Brief: Make an exact copy of all the entries, with the pictures left out.

Top of Given information

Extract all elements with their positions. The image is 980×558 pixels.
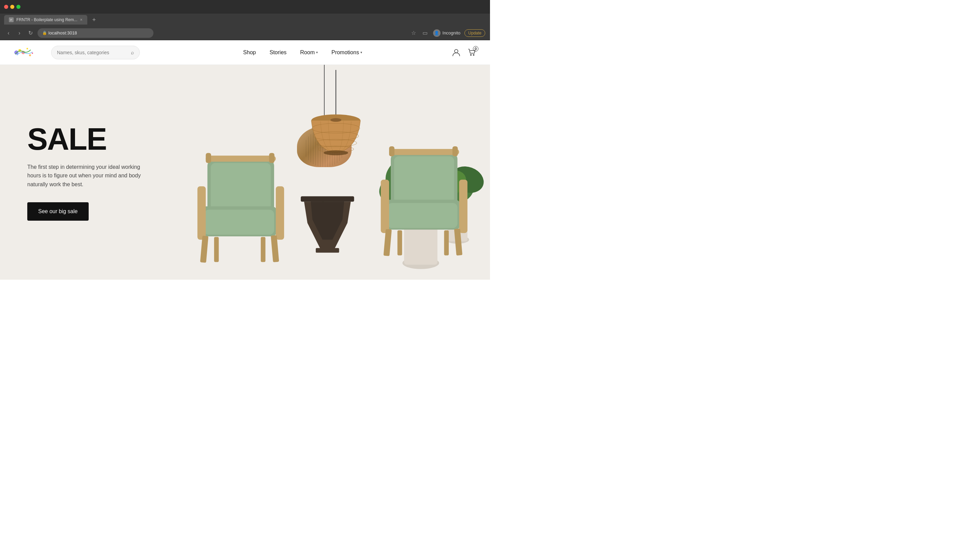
address-bar: ‹ › ↻ 🔒 localhost:3018 ☆ ▭ 👤 Incognito U… [0,26,490,40]
hero-cta-button[interactable]: See our big sale [27,202,88,221]
browser-actions: ☆ ▭ 👤 Incognito Update [410,30,485,37]
svg-rect-56 [444,230,449,255]
hero-section: SALE The first step in determining your … [0,65,490,280]
room-dropdown-arrow: ▾ [316,51,318,54]
account-icon [452,48,461,57]
update-button[interactable]: Update [464,30,485,37]
svg-point-66 [324,150,348,155]
svg-rect-59 [452,146,458,156]
search-bar[interactable]: ⌕ [51,46,140,59]
svg-rect-51 [381,180,389,233]
account-button[interactable] [452,48,461,57]
svg-rect-40 [206,156,275,162]
svg-point-6 [454,49,458,53]
svg-rect-41 [206,153,211,163]
svg-rect-46 [316,248,339,253]
back-button[interactable]: ‹ [5,30,12,37]
svg-point-5 [32,53,33,54]
furniture-scene [172,65,490,280]
nav-links: Shop Stories Room ▾ Promotions ▾ [154,49,452,56]
tab-close-button[interactable]: × [80,17,82,22]
traffic-lights [4,5,20,9]
tab-title: FRNTR - Boilerplate using Rem... [16,17,77,22]
site-navigation: ⌕ Shop Stories Room ▾ Promotions ▾ [0,40,490,65]
new-tab-button[interactable]: + [90,16,98,24]
pendant-lamp-svg [305,65,367,167]
svg-rect-55 [397,230,402,255]
svg-rect-48 [394,156,454,203]
nav-room[interactable]: Room ▾ [300,49,318,56]
svg-rect-57 [389,149,459,155]
svg-rect-50 [387,203,457,228]
search-input[interactable] [57,50,128,55]
promotions-dropdown-arrow: ▾ [361,51,362,54]
svg-rect-39 [261,237,265,262]
svg-rect-31 [211,163,271,210]
nav-stories[interactable]: Stories [269,49,287,56]
maximize-window-button[interactable] [16,5,20,9]
sidebar-button[interactable]: ▭ [421,30,429,37]
site-logo[interactable] [14,46,41,59]
address-input[interactable]: 🔒 localhost:3018 [38,28,154,38]
svg-rect-58 [389,146,395,156]
svg-rect-38 [214,237,219,262]
close-window-button[interactable] [4,5,8,9]
nav-shop[interactable]: Shop [243,49,256,56]
logo-graphic [14,46,34,59]
svg-point-4 [29,54,31,56]
minimize-window-button[interactable] [10,5,14,9]
forward-button[interactable]: › [16,30,23,37]
bookmark-button[interactable]: ☆ [410,30,417,37]
svg-rect-53 [383,229,392,256]
svg-rect-10 [404,225,438,265]
hero-title: SALE [27,124,143,154]
hero-content: SALE The first step in determining your … [0,103,170,241]
tab-bar: F FRNTR - Boilerplate using Rem... × + [0,14,490,26]
svg-rect-52 [459,180,467,233]
refresh-button[interactable]: ↻ [26,30,34,37]
incognito-icon: 👤 [433,30,441,37]
hero-subtitle: The first step in determining your ideal… [27,163,143,189]
url-text: localhost:3018 [48,30,77,36]
cart-button[interactable]: 0 [467,48,476,57]
tab-favicon: F [9,17,14,22]
nav-actions: 0 [452,48,476,57]
svg-point-67 [330,118,341,122]
website-content: ⌕ Shop Stories Room ▾ Promotions ▾ [0,40,490,280]
nav-promotions[interactable]: Promotions ▾ [331,49,362,56]
svg-point-8 [473,54,474,55]
active-tab[interactable]: F FRNTR - Boilerplate using Rem... × [4,15,87,25]
incognito-label: Incognito [442,30,461,36]
svg-rect-35 [276,186,284,240]
svg-marker-3 [26,48,28,49]
svg-rect-42 [269,153,274,163]
side-table [301,197,354,253]
svg-rect-43 [301,197,354,202]
lock-icon: 🔒 [42,31,47,35]
svg-rect-34 [197,186,206,240]
cart-badge: 0 [473,46,479,51]
svg-rect-33 [204,210,274,235]
svg-point-7 [470,54,472,55]
browser-title-bar [0,0,490,14]
search-icon: ⌕ [131,49,134,55]
svg-rect-36 [200,236,208,263]
hero-image [172,65,490,280]
incognito-button[interactable]: 👤 Incognito [433,30,461,37]
chair-left [197,153,284,263]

Bottom of Given information

Expected answer:
Extract all elements with their positions. The image is 980×558 pixels.
address-bar: ‹ › ↻ 🔒 localhost:3018 ☆ ▭ 👤 Incognito U… [0,26,490,40]
hero-cta-button[interactable]: See our big sale [27,202,88,221]
browser-actions: ☆ ▭ 👤 Incognito Update [410,30,485,37]
svg-rect-56 [444,230,449,255]
hero-section: SALE The first step in determining your … [0,65,490,280]
room-dropdown-arrow: ▾ [316,51,318,54]
account-icon [452,48,461,57]
update-button[interactable]: Update [464,30,485,37]
svg-point-66 [324,150,348,155]
svg-rect-59 [452,146,458,156]
search-bar[interactable]: ⌕ [51,46,140,59]
svg-rect-51 [381,180,389,233]
account-button[interactable] [452,48,461,57]
svg-rect-40 [206,156,275,162]
svg-point-6 [454,49,458,53]
svg-rect-41 [206,153,211,163]
svg-rect-46 [316,248,339,253]
back-button[interactable]: ‹ [5,30,12,37]
svg-point-5 [32,53,33,54]
furniture-scene [172,65,490,280]
nav-links: Shop Stories Room ▾ Promotions ▾ [154,49,452,56]
tab-close-button[interactable]: × [80,17,82,22]
traffic-lights [4,5,20,9]
tab-title: FRNTR - Boilerplate using Rem... [16,17,77,22]
site-navigation: ⌕ Shop Stories Room ▾ Promotions ▾ [0,40,490,65]
new-tab-button[interactable]: + [90,16,98,24]
pendant-lamp-svg [305,65,367,167]
svg-rect-55 [397,230,402,255]
svg-rect-48 [394,156,454,203]
nav-room[interactable]: Room ▾ [300,49,318,56]
svg-rect-57 [389,149,459,155]
svg-rect-50 [387,203,457,228]
search-input[interactable] [57,50,128,55]
promotions-dropdown-arrow: ▾ [361,51,362,54]
svg-rect-39 [261,237,265,262]
svg-rect-31 [211,163,271,210]
nav-stories[interactable]: Stories [269,49,287,56]
maximize-window-button[interactable] [16,5,20,9]
sidebar-button[interactable]: ▭ [421,30,429,37]
site-logo[interactable] [14,46,41,59]
address-input[interactable]: 🔒 localhost:3018 [38,28,154,38]
svg-rect-58 [389,146,395,156]
svg-rect-38 [214,237,219,262]
close-window-button[interactable] [4,5,8,9]
nav-shop[interactable]: Shop [243,49,256,56]
logo-graphic [14,46,34,59]
svg-point-4 [29,54,31,56]
minimize-window-button[interactable] [10,5,14,9]
forward-button[interactable]: › [16,30,23,37]
bookmark-button[interactable]: ☆ [410,30,417,37]
svg-rect-53 [383,229,392,256]
svg-rect-10 [404,225,438,265]
hero-title: SALE [27,124,143,154]
hero-content: SALE The first step in determining your … [0,103,170,241]
tab-bar: F FRNTR - Boilerplate using Rem... × + [0,14,490,26]
svg-rect-52 [459,180,467,233]
refresh-button[interactable]: ↻ [26,30,34,37]
incognito-icon: 👤 [433,30,441,37]
hero-subtitle: The first step in determining your ideal… [27,163,143,189]
url-text: localhost:3018 [48,30,77,36]
cart-button[interactable]: 0 [467,48,476,57]
tab-favicon: F [9,17,14,22]
nav-actions: 0 [452,48,476,57]
svg-point-67 [330,118,341,122]
website-content: ⌕ Shop Stories Room ▾ Promotions ▾ [0,40,490,280]
nav-promotions[interactable]: Promotions ▾ [331,49,362,56]
svg-point-8 [473,54,474,55]
active-tab[interactable]: F FRNTR - Boilerplate using Rem... × [4,15,87,25]
incognito-label: Incognito [442,30,461,36]
svg-rect-35 [276,186,284,240]
svg-marker-3 [26,48,28,49]
svg-rect-42 [269,153,274,163]
side-table [301,197,354,253]
svg-rect-43 [301,197,354,202]
lock-icon: 🔒 [42,31,47,35]
svg-rect-34 [197,186,206,240]
cart-badge: 0 [473,46,479,51]
svg-rect-33 [204,210,274,235]
svg-point-7 [470,54,472,55]
browser-title-bar [0,0,490,14]
search-icon: ⌕ [131,49,134,55]
svg-rect-36 [200,236,208,263]
hero-image [172,65,490,280]
incognito-button[interactable]: 👤 Incognito [433,30,461,37]
chair-left [197,153,284,263]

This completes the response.